> **Task item**: After finding the line with "Share Buttons" in the entries below, retype exactly each line from there through the line with "Uw naam (*)", including that final line.

======== Exercise material

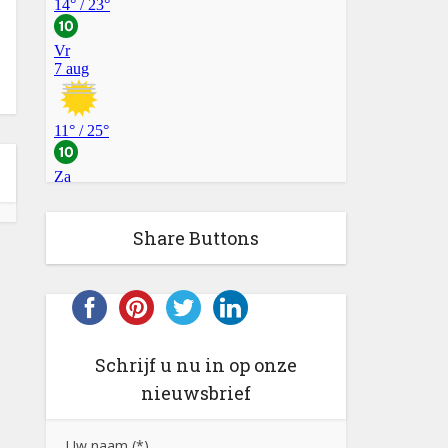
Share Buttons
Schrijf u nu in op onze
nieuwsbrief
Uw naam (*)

================
======== Exercise material

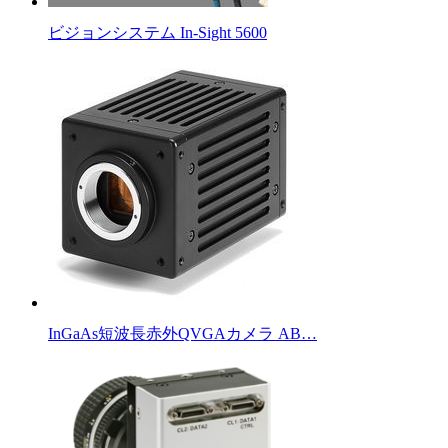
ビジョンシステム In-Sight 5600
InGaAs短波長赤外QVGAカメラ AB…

================

> **Answer space**:
Share Buttons
Schrijf u nu in op onze
nieuwsbrief
Uw naam (*)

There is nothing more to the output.